Thursday, July 24, 2008

USA needs Title IX for disabled athletes

Runner Aimee Mullins advocates for more equity for disabled athletes.



WASHINGTON — The U.S. needs a law that amounts to Title IX for the disabled, advocates said in separate Capitol Hill briefings on the House and Senate sides July 22.

"Title IX is a landmark law that launched so many opportunities for women," said Aimee Mullins, president of the Women's Sports Foundation. "I think a similar law for the disabled could have the same impact."

Title IX bans sex discrimination at schools receiving federal funds. This month Maryland enacted the Fitness and Athletics Equity for Students with Disabilities Act, which requires schools to ensure that students with disabilities have equal access to physical education classes and athletics programs.

"We need a law like Maryland's on the national level," said Mullins, a double-amputee who set Paralympic records in the 100-meter dash and long jump at the 1996 Paralympics.

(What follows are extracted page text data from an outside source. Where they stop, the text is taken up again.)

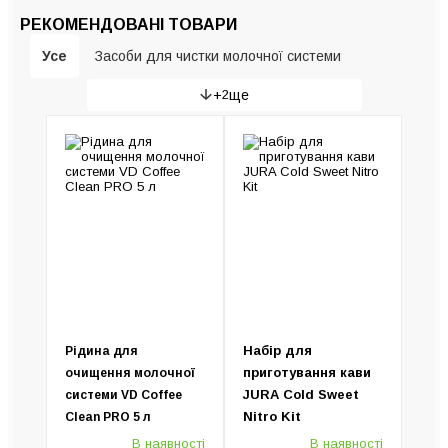
РЕКОМЕНДОВАНІ ТОВАРИ
Усе
Засоби для чистки молочної системи
+
2
ще
Аксесуари для кавомашин
Універсальні засоби для кавомашин
Набір для
Рідина для
приготування кави
очищення молочної
JURA Cold Sweet
системи VD Coffee
Nitro Kit
Clean PRO 5 л
В наявності
В наявності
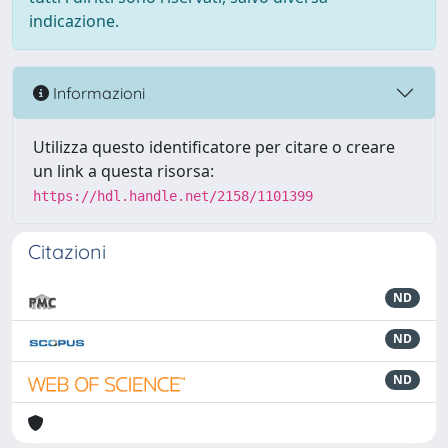
indicazione.
Informazioni
Utilizza questo identificatore per citare o creare
un link a questa risorsa:
https://hdl.handle.net/2158/1101399
Citazioni
ND
ND
ND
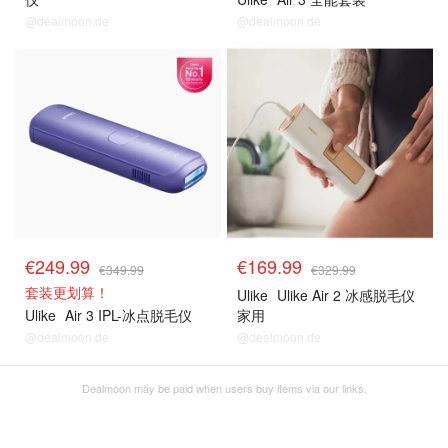
@dealmoon.de
@dealmoon.de
€249.99
€169.99
€349.99
€329.99
套装更划算！
Ulike
Ulike Air 2 冰感脱毛仪
Ulike
Air 3 IPL-冰点脱毛仪
家用
@dealmoon.de
@dealmoon.de
Dealmoon may be paid when users buy items via our links.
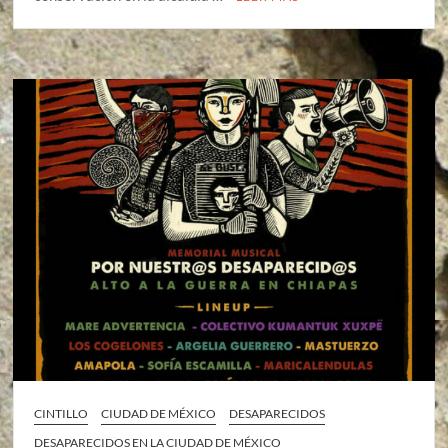
CINTILLO
CIUDAD DE MÉXICO
DESAPARECIDOS
DESAPARECIDOS EN LA CIUDAD DE MÉXICO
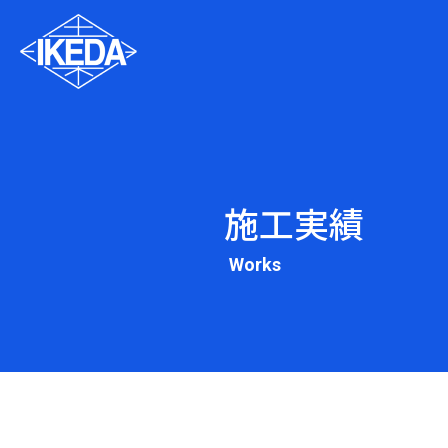
施工実績
Works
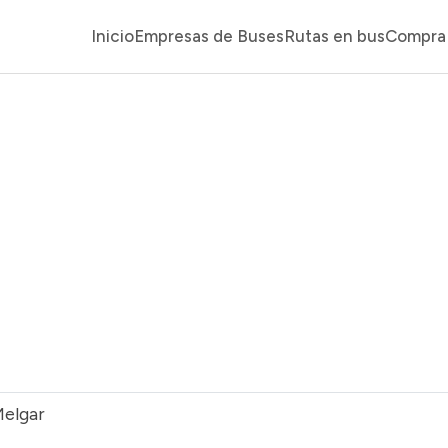
Inicio
Empresas de Buses
Rutas en bus
Compra 
Melgar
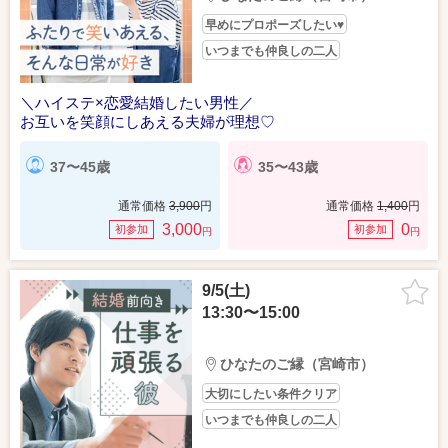
早めにプロポーズしたい♥
いつまでも仲良しの二人
＼ハイステ×恋愛結婚したい男性／
お互いを笑顔にしあえる夫婦が理想♡
37〜45歳
35〜43歳
通常価格
3,900
円
通常価格
1,400
円
3,000
0
初参加
初参加
円
円
9/5(土)
13:30〜15:00
ひなたのご縁（宮崎市）
大切にしたい条件クリア
いつまでも仲良しの二人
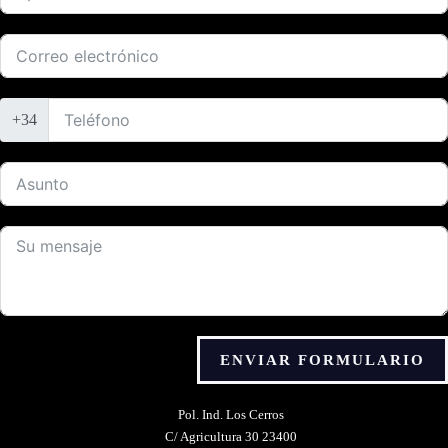
+34
ENVIAR FORMULARIO
Alternative:
Pol. Ind. Los Cerros
C/ Agricultura 30 23400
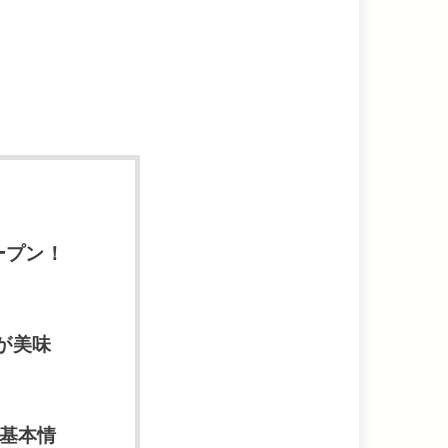
ープン！
が美味
基本情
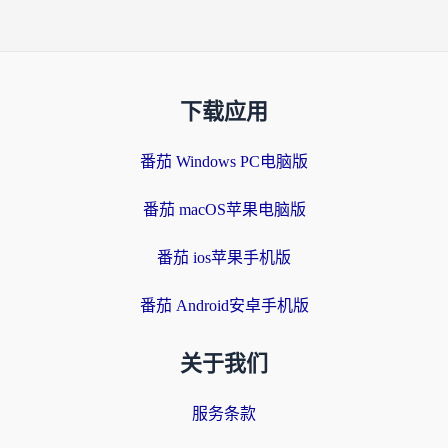
下载应用
番茄 Windows PC电脑版
番茄 macOS苹果电脑版
番茄 ios苹果手机版
番茄 Android安卓手机版
关于我们
服务条款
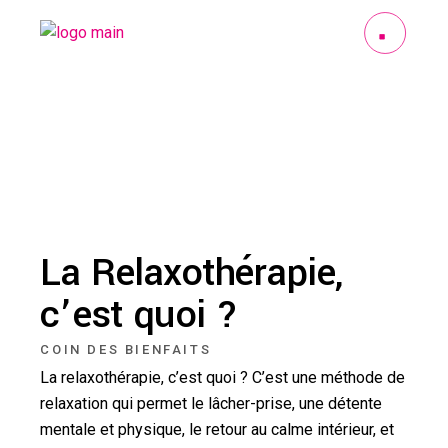
La Relaxothérapie,
c’est quoi ?
COIN DES BIENFAITS
La relaxothérapie, c’est quoi ? C’est une méthode de
relaxation qui permet le lâcher-prise, une détente
mentale et physique, le retour au calme intérieur, et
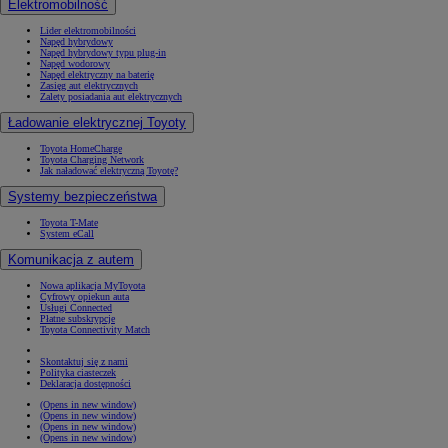
Elektromobilność
Lider elektromobilności
Napęd hybrydowy
Napęd hybrydowy typu plug-in
Napęd wodorowy
Napęd elektryczny na baterię
Zasięg aut elektrycznych
Zalety posiadania aut elektrycznych
Ładowanie elektrycznej Toyoty
Toyota HomeCharge
Toyota Charging Network
Jak naładować elektryczną Toyotę?
Systemy bezpieczeństwa
Toyota T-Mate
System eCall
Komunikacja z autem
Nowa aplikacja MyToyota
Cyfrowy opiekun auta
Usługi Connected
Płatne subskrypcje
Toyota Connectivity Match
Skontaktuj się z nami
Polityka ciasteczek
Deklaracja dostępności
(Opens in new window)
(Opens in new window)
(Opens in new window)
(Opens in new window)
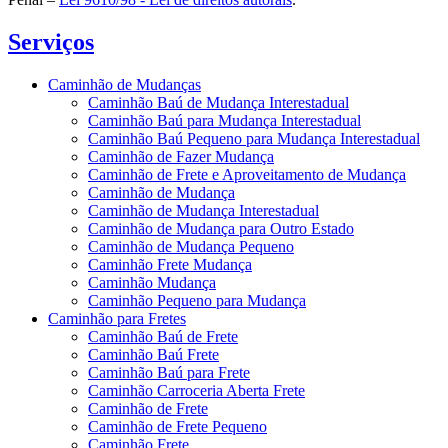
Serviços
Caminhão de Mudanças
Caminhão Baú de Mudança Interestadual
Caminhão Baú para Mudança Interestadual
Caminhão Baú Pequeno para Mudança Interestadual
Caminhão de Fazer Mudança
Caminhão de Frete e Aproveitamento de Mudança
Caminhão de Mudança
Caminhão de Mudança Interestadual
Caminhão de Mudança para Outro Estado
Caminhão de Mudança Pequeno
Caminhão Frete Mudança
Caminhão Mudança
Caminhão Pequeno para Mudança
Caminhão para Fretes
Caminhão Baú de Frete
Caminhão Baú Frete
Caminhão Baú para Frete
Caminhão Carroceria Aberta Frete
Caminhão de Frete
Caminhão de Frete Pequeno
Caminhão Frete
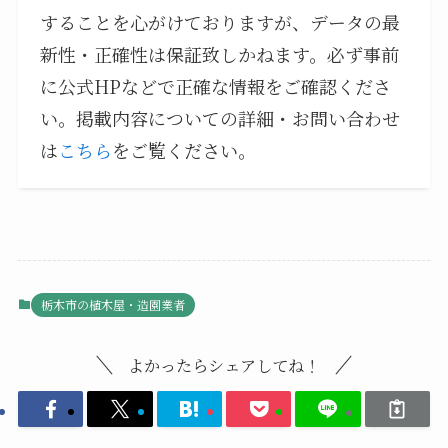
することを心がけておりますが、データの最
新性・正確性は保証致しかねます。必ず事前
に公式HPなどで正確な情報をご確認くださ
い。掲載内容についての詳細・お問い合わせ
は
こちら
をご覧ください。
栃木市の植木屋・造園業者
よかったらシェアしてね！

"Opportunity is the start of the possible. If opportunity is not there, how many will go down that path of pushing themselves in self-discovery?"

Schools in Maryland have three years to phase in compliance. The bill provides an exception when inclusion "presents an objective safety risk to the student or to others or fundamentally alters the nature" of mainstream phys ed classes or athletic programs.

Other speakers included Charlie Huebner, chief of Paralympics for the U.S. Olympic Committee, and Steve Bobadilla, a recent graduate of John F. Kennedy High School in Silver Spring, Md. Bobadilla, who plays wheelchair tennis, was at one point too overcome with emotion to read his statement during the House briefing.

"Education and perception are bigger obstacles than funding," Huebner said. When people are educated their perceptions change, he said, and they find sports for the disabled "is not only OK but something to be embraced and championed."

Mullins said it is especially important that disabled students have access to phys ed classes: "We see what other Americans are facing with the obesity crisis. And if you have a disability, you are three times more likely to be obese."

Terri Lakowski, public policy director of the Women's Sports Foundation, said what's needed next is a study by the Government Accountability Office to determine the state of scholastic participation opportunities for the disabled.

"We are only at the starting point" in the fight for a federal law, she said. "But we gained some traction today."